Background HD is an autosomal dominant neurodegenerative disease caused by CAG repeat expansion in the HTT gene resulting in polyglutamine expansion in the mutant huntingtin protein (mHTT) with a toxic gain-of-function disease mechanism. No disease-modifying treatments are currently available. In transgenic rodent models of HD, suppressing HTT production delays disease progression and reverses disease phenotype. A drug discovery effort, including extensive preclinical testing, was undertaken to design a well-tolerated ASO with high specificity to human HTT mRNA that potently suppresses HTT production.
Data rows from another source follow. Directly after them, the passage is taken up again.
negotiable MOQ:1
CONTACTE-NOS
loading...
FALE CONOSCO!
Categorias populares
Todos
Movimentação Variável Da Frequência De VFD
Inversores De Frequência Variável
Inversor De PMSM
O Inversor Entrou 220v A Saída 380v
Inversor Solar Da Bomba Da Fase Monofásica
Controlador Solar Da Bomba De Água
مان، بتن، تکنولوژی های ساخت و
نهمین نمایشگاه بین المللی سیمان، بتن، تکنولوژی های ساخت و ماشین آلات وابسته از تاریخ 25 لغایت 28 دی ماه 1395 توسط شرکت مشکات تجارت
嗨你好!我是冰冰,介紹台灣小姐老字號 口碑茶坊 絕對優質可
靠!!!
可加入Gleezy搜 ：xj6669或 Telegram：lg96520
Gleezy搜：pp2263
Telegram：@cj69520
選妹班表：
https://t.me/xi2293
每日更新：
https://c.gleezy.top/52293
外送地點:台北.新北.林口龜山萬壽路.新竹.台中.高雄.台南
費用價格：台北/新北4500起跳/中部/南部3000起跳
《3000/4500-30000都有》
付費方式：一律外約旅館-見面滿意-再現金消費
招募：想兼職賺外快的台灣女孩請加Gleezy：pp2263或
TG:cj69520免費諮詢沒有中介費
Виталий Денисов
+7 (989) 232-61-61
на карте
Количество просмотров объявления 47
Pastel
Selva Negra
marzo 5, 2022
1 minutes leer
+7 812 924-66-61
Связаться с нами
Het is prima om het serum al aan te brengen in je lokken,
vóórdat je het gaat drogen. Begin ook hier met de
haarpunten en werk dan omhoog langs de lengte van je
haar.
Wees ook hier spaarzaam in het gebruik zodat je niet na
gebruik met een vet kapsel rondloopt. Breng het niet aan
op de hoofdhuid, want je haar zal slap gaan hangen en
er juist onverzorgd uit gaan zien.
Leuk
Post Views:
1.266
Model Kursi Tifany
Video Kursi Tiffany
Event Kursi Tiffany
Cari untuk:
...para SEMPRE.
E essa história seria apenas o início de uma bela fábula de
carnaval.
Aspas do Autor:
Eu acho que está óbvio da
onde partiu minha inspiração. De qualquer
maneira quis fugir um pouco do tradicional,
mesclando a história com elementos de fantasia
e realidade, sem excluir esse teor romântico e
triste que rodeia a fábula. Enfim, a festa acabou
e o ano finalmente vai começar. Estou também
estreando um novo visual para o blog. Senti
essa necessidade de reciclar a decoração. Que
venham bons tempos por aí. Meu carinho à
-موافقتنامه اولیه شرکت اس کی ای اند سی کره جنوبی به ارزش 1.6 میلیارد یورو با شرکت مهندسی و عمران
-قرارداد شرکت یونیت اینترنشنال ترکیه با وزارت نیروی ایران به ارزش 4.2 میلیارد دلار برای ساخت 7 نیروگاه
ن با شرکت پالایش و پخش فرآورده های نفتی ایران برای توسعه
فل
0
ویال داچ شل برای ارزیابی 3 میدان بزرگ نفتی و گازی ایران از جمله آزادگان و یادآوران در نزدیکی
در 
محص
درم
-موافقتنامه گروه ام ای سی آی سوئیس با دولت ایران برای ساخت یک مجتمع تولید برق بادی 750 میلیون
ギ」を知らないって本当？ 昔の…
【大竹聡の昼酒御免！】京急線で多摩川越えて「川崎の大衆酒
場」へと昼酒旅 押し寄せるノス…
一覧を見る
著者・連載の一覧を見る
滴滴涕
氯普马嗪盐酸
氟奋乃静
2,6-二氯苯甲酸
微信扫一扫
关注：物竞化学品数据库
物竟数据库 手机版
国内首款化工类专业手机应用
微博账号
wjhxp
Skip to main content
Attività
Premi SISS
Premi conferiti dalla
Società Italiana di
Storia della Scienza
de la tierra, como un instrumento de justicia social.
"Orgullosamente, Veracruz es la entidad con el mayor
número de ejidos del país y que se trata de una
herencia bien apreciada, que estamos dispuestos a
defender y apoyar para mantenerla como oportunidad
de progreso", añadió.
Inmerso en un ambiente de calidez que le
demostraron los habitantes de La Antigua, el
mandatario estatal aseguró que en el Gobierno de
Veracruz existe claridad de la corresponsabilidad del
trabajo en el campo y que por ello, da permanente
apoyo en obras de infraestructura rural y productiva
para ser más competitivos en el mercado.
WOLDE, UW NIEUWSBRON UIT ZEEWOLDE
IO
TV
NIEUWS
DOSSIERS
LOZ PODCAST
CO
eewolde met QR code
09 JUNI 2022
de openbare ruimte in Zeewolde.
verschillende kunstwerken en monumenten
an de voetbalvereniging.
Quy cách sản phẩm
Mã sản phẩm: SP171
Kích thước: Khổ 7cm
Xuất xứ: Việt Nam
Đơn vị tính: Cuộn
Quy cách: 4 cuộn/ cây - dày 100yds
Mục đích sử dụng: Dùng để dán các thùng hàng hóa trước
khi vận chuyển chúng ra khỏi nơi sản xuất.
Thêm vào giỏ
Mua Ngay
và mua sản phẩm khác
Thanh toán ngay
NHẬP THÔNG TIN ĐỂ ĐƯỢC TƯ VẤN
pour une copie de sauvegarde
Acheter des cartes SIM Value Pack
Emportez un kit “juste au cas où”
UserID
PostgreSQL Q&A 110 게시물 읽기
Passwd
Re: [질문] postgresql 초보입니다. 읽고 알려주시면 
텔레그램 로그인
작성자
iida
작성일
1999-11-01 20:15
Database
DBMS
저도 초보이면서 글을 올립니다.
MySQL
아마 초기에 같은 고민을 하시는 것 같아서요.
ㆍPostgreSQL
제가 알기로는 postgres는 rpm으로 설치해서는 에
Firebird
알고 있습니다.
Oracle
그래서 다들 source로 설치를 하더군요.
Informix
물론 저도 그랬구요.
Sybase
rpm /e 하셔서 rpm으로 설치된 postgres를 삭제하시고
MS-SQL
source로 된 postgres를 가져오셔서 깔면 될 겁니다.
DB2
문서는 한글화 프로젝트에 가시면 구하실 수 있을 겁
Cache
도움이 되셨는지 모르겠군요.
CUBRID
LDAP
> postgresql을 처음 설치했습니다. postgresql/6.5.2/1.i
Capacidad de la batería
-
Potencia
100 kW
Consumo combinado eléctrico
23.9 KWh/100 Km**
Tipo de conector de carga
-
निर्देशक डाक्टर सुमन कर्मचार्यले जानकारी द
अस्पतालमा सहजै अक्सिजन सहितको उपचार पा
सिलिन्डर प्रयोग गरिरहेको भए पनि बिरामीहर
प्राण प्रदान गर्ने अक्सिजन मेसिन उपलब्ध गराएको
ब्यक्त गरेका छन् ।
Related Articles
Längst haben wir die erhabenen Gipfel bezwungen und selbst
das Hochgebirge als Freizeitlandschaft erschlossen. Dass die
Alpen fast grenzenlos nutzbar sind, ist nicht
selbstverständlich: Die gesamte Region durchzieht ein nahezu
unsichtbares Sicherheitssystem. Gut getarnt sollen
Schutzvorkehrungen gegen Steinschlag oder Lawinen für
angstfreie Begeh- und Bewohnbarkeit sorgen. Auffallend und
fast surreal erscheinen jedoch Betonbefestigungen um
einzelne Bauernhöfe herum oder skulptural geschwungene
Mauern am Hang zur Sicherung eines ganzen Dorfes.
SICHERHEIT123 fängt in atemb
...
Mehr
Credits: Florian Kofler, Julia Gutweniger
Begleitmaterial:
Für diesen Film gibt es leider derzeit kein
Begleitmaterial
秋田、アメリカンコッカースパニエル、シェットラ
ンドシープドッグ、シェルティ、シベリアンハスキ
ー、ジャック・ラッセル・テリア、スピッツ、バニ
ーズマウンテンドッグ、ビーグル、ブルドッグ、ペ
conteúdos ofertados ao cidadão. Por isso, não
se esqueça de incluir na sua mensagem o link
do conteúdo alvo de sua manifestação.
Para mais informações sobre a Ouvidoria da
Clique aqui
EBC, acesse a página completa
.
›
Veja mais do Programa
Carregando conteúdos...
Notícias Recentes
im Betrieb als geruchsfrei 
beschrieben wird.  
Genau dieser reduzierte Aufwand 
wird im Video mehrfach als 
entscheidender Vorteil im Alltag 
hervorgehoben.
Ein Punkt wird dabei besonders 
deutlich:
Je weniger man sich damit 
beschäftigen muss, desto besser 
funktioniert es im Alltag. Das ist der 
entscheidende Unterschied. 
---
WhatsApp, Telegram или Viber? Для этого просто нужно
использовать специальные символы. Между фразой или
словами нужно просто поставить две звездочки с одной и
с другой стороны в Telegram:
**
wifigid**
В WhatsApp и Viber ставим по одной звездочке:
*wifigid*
Design/methods In this first-in-human, multi-center, double-blind clinical trial (NCT02519036), 46 patients were randomized (3:1) to receive four doses of IONIS-HTTRx or placebo by monthly bolus intrathecal (IT) injection followed by a 4-month untreated period. Five ascending-dose cohorts were enrolled with independent DSMB review of safety, PK and target engagement prior to dose escalation.
Results IONIS-HTTRx was well-tolerated at all doses tested. Adverse events were mostly mild and unrelated to study drug. There were no adverse trends in laboratory parameters. No patients prematurely discontinued from treatment. ASO was measurable in CSF and plasma. Significant, dose-dependent reductions in CSF mutant HTT (mHTT) were observed.
Conclusions ASO technology has the potential to provide disease-modifying benefits to patients with neurodegenerative diseases. In this Phase 1/2a trial in early stage HD patients, IONIS-HTTRx delivered via IT injection was well tolerated with no study drug-related adverse safety signals during the treatment or follow-up periods. Significant dose-dependent reductions in CSF mHTT were observed, suggesting that IONIS-HTTRx is a promising therapeutic for the treatment of HD.